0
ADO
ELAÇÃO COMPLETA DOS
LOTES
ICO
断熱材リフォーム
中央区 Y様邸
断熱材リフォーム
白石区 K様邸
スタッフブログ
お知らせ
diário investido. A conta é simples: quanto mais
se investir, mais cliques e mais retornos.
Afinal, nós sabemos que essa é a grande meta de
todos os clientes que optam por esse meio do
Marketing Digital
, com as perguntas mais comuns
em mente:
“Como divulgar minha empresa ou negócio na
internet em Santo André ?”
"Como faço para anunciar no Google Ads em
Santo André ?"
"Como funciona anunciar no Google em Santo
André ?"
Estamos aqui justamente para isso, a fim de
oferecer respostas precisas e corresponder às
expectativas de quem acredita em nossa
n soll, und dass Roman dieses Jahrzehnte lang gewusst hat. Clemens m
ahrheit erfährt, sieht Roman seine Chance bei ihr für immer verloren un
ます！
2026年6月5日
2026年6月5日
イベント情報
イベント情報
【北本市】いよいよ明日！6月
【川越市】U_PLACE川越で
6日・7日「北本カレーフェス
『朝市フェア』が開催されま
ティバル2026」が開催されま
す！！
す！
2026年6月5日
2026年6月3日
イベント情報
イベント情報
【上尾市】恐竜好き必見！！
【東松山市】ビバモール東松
○ ○ ○ ○ ○
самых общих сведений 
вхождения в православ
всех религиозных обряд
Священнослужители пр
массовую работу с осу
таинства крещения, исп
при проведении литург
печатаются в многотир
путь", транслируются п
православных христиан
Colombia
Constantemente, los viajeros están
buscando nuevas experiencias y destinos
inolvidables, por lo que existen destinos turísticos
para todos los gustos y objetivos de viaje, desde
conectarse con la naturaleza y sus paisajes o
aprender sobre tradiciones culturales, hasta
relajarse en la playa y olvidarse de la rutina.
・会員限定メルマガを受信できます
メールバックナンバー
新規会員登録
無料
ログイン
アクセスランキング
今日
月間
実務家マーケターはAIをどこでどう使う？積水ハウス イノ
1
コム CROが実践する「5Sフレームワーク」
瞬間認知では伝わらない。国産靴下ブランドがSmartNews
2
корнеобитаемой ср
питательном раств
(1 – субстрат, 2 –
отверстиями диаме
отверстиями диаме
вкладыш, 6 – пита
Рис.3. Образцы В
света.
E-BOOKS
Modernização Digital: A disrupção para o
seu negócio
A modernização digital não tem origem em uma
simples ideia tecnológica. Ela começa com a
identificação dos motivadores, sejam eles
○ ○ ○ ○ ○
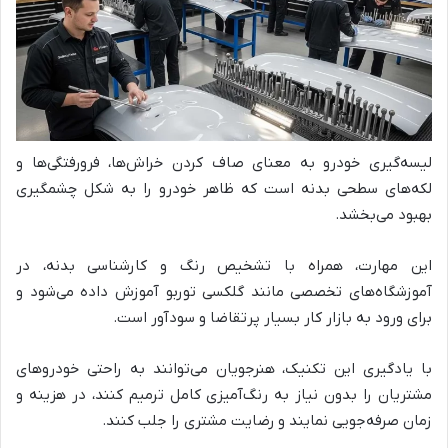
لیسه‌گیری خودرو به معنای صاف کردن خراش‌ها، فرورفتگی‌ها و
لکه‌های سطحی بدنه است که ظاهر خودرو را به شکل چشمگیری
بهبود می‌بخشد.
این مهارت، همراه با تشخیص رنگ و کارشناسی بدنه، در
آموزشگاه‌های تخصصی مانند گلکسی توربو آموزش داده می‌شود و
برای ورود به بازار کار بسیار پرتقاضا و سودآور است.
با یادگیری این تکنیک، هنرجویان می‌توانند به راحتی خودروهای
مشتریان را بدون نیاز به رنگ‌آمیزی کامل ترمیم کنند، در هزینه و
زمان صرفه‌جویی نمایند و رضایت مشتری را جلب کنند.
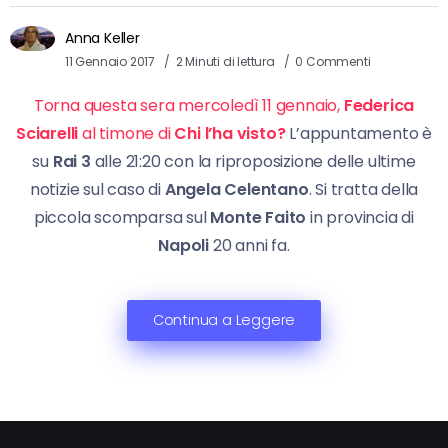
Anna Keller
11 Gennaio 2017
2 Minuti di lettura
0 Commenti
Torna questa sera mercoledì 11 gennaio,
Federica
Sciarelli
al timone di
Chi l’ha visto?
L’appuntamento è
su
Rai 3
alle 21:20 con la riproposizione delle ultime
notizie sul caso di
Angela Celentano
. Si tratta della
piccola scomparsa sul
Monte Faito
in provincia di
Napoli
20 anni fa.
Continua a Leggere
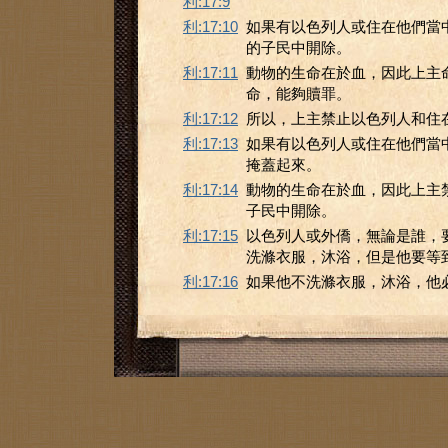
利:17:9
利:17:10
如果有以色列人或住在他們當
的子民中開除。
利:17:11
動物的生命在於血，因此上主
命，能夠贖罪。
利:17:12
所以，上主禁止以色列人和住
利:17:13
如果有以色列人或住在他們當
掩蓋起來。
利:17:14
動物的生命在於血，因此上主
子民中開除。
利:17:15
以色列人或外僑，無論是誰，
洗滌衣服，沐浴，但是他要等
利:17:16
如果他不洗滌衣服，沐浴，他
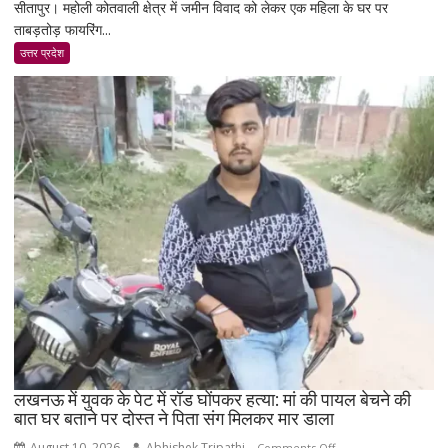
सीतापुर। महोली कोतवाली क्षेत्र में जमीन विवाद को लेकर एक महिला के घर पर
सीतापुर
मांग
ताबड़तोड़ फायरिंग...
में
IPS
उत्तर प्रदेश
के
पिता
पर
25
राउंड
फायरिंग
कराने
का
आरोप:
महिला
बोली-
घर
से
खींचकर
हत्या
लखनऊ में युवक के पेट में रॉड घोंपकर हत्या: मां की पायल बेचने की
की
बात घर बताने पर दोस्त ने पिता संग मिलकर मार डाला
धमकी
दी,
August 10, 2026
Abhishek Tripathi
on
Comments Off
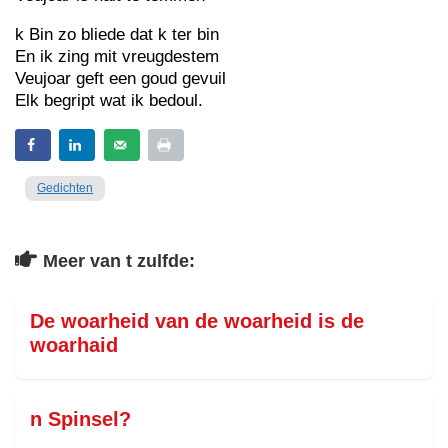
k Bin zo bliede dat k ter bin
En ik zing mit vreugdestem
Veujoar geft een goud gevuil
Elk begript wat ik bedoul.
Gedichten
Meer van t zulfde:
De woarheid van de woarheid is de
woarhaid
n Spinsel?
○ ○ ○ ○ ○
## PROBLEM TO SOLVE
Write only the number of lines in the data where the string "negócio" can be found.

## SOLUTION BELOW
2